Task statement: From the first entry to the last, copy everything exactly except the pictures.

Material provided:
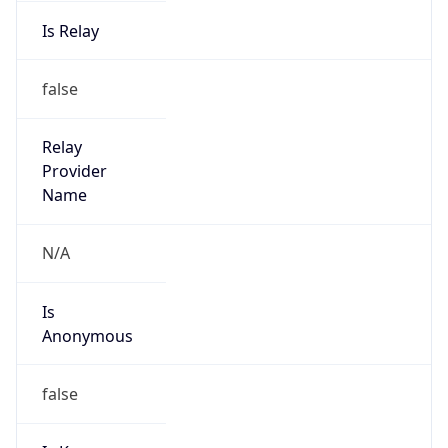
Is Relay
false
Relay
Provider
Name
N/A
Is
Anonymous
false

Exercise response:
Is Relay
false
Relay
Provider
Name
N/A
Is
Anonymous
false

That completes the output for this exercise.